Normaliser l'enseignement Supérieur

  Publié le 08 Juin 2011 03:06

Le Sénégal est loin de s’aligner aux normes internationales. Des données statistiques confirment le retard du pays dans le domaine de l’enseignement supérieur.
Les conditions d’études et d’enseignement dans le supérieur ne sont pas réunies. Le Syndicat autonome des enseignants du Sénégal (Saes), dans les conclusions des « Assises de la normalisation du fonctionnement de l’enseignement supérieur » relève une litanie d’écueils qui piquent- et qui continuent de plonger l’Université- dans une situation quasi-inextricable. Les enseignants notent une « inadéquation entre l’espace physique et la population qu’il abrite« . Rien que pour l’université Cheikh Anta Diop de Dakar (Ucad), « 60 087 étudiants, 1143 enseignants et 1200 personnels administratifs, techniques et de services (Pats) cohabitent sur une superficie de (seulement) 72 hectares répartis entre le campus pédagogique et le campus social« . Une promiscuité qui s’amplifie de d’année en année, alors que les autorités peinent à combler le déficit d’infrastructures, quoique les nouvelles universités à Thiès, Bambey, Ziguinchor et d’autres en cours, aient tenté de répondre à la forte demande.
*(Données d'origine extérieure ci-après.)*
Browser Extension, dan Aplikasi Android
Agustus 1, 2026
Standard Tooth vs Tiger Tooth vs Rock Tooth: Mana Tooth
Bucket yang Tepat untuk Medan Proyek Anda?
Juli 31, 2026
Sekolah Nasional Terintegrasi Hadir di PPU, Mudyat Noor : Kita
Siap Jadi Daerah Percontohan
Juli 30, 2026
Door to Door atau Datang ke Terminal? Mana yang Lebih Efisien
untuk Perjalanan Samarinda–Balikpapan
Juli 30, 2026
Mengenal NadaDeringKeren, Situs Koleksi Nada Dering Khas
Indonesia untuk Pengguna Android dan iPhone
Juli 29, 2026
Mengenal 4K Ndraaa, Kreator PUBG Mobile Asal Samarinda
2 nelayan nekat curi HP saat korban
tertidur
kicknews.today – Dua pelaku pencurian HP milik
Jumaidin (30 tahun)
Entre 1992 et 2005, les effectifs ont augmenté de 5,7% par an. Une évolution fulgurante qui n’a pu être accompagnée, simultanément, d’une politique de désengorgement. Ce qui fait dire au Saes que l’Université est « malade de sa surcharge » due à l’augmentation annuelle moyenne du nombre de bacheliers (qui) serait de 18,56%. Ce semblant de « trop plein » d’étudiants cache, cependant, le non respect des normes internationales.
Hors Normes
L’université Cheikh Anta Diop et sa ruche estudiantine donnent à croire que le Sénégal doit revoir à la baisse les effectifs dans l’enseignement supérieur. Au point que l’accès est devenu rigoureusement sélectif, ces dernières années. Pour 2010, 30 000 nouveaux bacheliers (20 000 littéraires et 10 000 scientifiques) ont dû frapper fort les portes des différents départements pour être entendus. Mais le Sénégal s’éloigne davantage si l’on se réfère à la projection des statistiques qui prévoient 50 802 nouveaux bacheliers pour la rentrée 2015, si la tendance se maintient. En vérité, selon le Saes, c’est moins le surpeuplement de l’université de Dakar que le retard accusé dans la construction de nouvelles infrastructures d’accueil au niveau du Supérieur. Il est vrai que l’Ucad étouffe, mais elle est loin de se rapprocher des normes internationales. Le nombre total d’étudiants (en 2008, plus de 60 000 pour l’enseignement supérieur public et 21 759 pour l’enseignement supérieur privé) est nettement inférieur au standard de l’Unesco qui recommande la barre de 2% de la population totale d’un pays. En clair, l’enseignement supérieur sénégalais devrait compter 250 000 étudiants sur les 12 millions d’habitants. La Banque mondiale a récemment estimé à 4% le taux d’accès à l’enseignement supérieur au Sénégal, là où le seuil requis est de 50% pour un pays qui aspire à devenir émergent. C’est la masse critique qui permet de produire des « personnels qualifiés et compétents pour assurer son développement« . Celle-ci n’existe pas encore et elle est valable pour nombre de pays africains.
Enseignants immobiles
Si le gouvernement du Président Wade a augmenté les salaires des enseignants du supérieur, il demeure que les conditions de recherche ne sont pas des meilleures. La recherche étant un domaine de mouvement, ceux du Sénégal se plaignent d’être immobiles. « Nous ne bougeons pas. L’enseignant a droit à un seul voyage d’études tous les deux ans« , déplore le Secrétaire général du Saes, Seydi Ababacar Ndiaye. Le Professeur Libasse Diop ne s’explique pas que même pour les per diem, certains enseignants restent un an sans les percevoir. C’est la question de la motivation qui se pose d’autant que, explique le Pr Diop, « les enseignants prennent parfois de leur propre argent » pour assister aux grands rendez-vous du savoir comme les conférences. Les syndicalistes s’insurgent également contre la « vacatairisation » des postes qui « ne facilite pas l’évolution » de la sécurité sociale de l’enseignant et « n’encourage pas la recherche » alors que l’avancement de l’universitaire sénégalais est presque « exclusivement tributaire » de ses résultats de recherche. Toutes choses qui font dire aux enseignants que « le système d’enseignement supérieur est finalement l’otage d’un Etat qui tarde à se doter de politiques claires.